--- START ---
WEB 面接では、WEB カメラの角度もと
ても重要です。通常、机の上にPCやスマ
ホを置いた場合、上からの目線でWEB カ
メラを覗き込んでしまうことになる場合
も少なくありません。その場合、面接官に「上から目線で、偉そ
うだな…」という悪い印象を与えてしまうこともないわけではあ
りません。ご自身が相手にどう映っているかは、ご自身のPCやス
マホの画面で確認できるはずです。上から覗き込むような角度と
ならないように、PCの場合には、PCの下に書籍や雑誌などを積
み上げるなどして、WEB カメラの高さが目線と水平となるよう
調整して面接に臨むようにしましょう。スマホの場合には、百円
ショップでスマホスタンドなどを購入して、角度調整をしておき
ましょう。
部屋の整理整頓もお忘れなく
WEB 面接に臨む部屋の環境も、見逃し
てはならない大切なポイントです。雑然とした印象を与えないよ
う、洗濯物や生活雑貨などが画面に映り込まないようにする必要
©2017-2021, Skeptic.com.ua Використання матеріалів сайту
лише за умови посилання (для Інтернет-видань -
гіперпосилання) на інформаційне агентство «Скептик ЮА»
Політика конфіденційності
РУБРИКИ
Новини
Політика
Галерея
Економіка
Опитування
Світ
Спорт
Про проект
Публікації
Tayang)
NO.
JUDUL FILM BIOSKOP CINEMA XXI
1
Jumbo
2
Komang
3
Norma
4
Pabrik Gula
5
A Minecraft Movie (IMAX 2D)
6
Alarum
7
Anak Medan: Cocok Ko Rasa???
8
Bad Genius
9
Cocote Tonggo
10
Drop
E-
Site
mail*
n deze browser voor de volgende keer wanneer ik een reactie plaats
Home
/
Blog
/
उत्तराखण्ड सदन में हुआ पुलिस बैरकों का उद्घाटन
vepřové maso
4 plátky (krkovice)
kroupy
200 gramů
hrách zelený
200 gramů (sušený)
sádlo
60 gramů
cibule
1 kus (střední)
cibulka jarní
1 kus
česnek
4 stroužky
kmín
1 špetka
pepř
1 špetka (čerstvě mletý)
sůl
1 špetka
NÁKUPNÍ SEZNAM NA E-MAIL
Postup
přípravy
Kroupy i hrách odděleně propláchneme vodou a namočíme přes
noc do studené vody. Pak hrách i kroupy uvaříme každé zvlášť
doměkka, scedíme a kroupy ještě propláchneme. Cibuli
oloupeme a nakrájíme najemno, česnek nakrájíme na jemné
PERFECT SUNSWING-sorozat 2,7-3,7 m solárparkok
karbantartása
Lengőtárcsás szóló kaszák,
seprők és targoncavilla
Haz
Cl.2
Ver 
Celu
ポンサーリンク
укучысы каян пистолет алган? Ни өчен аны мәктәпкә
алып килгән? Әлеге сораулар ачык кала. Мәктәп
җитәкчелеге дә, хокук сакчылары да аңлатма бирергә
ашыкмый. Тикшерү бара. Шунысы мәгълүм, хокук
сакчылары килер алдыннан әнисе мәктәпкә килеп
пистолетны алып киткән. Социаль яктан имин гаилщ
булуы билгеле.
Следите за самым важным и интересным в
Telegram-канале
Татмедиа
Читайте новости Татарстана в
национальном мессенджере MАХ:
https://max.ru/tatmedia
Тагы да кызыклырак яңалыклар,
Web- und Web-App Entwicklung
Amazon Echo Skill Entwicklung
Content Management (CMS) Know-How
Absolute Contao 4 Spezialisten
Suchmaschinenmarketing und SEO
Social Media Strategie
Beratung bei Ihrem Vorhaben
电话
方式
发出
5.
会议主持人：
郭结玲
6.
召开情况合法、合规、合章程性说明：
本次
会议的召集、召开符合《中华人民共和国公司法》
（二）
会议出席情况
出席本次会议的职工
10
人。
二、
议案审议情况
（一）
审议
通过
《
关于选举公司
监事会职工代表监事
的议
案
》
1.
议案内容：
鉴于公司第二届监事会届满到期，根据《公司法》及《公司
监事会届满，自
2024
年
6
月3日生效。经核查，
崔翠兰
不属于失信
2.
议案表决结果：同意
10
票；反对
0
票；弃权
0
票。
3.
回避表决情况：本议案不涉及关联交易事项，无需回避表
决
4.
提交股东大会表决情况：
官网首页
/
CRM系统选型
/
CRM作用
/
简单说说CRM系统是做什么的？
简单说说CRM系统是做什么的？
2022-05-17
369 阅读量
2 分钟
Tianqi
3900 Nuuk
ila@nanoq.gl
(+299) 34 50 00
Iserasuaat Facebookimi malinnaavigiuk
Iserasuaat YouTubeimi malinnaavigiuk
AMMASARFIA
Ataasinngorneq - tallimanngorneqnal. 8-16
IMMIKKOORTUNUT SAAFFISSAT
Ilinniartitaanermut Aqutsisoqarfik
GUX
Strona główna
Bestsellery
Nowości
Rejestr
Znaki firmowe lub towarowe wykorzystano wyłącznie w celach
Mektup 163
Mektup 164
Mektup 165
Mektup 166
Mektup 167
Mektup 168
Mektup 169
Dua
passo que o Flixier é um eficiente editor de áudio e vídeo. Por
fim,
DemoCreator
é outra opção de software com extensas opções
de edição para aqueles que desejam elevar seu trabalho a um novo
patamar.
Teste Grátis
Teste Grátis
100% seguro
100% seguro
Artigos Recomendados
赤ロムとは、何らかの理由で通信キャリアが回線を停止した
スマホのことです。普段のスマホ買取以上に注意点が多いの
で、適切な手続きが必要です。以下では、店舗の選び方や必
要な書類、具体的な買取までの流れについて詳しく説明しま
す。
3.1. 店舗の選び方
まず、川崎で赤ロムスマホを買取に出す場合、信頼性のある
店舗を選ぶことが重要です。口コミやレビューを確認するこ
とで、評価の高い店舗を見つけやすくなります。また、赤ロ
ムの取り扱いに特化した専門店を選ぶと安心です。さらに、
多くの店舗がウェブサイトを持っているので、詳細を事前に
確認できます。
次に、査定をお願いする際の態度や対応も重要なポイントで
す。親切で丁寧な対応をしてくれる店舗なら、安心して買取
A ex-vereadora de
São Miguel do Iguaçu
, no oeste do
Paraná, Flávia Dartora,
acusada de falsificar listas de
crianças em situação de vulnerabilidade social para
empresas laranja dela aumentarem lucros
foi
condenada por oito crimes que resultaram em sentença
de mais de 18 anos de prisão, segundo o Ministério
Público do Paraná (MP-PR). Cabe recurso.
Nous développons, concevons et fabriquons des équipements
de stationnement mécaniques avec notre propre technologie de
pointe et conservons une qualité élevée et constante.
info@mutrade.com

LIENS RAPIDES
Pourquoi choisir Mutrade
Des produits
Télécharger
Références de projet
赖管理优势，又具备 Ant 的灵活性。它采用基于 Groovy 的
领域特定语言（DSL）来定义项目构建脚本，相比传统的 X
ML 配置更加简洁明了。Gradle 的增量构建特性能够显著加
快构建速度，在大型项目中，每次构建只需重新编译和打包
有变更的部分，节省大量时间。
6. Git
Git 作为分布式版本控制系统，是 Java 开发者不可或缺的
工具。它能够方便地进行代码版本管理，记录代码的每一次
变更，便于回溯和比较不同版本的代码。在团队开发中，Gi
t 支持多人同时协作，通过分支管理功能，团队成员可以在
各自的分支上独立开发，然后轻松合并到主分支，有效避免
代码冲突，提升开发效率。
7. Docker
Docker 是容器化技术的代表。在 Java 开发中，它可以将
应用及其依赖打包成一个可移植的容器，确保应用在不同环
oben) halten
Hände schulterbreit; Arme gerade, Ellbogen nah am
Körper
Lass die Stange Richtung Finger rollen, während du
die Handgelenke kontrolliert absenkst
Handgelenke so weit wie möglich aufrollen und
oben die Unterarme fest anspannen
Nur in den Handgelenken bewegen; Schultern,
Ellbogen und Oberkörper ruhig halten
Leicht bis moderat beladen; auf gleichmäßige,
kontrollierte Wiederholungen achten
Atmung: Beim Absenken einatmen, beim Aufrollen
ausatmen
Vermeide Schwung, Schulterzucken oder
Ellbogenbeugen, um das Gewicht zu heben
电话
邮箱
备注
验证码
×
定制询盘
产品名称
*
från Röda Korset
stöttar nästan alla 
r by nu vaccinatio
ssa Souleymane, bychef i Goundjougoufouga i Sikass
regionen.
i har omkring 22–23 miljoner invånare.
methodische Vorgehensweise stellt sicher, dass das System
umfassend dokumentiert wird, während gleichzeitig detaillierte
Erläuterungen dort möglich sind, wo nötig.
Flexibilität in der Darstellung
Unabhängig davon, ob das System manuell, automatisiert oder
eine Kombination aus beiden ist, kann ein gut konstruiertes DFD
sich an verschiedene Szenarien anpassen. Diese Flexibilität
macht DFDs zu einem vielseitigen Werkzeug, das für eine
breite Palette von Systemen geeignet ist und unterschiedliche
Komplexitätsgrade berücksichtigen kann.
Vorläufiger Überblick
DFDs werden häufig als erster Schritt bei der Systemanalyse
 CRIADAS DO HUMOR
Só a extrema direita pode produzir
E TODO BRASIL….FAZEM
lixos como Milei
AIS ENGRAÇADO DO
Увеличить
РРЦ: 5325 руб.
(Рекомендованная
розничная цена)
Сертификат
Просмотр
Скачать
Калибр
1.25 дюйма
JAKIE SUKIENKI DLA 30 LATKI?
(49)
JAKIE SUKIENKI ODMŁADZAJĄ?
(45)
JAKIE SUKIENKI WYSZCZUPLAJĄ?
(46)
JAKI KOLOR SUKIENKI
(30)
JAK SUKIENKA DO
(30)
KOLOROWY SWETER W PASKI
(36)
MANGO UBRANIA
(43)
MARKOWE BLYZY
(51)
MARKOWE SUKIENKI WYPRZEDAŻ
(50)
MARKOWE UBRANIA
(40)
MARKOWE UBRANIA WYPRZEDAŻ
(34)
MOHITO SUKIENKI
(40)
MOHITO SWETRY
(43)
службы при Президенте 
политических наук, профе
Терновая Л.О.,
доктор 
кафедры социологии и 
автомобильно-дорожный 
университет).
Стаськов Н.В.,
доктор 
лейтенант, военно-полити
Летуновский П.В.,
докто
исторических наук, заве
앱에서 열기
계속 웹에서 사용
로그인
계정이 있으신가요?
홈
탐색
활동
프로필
--- END ---
_Task to carry out_.
In the entries above, find every line with the word "Docker" and list it.

_Written solution_.
7. Docker
Docker 是容器化技术的代表。在 Java 开发中，它可以将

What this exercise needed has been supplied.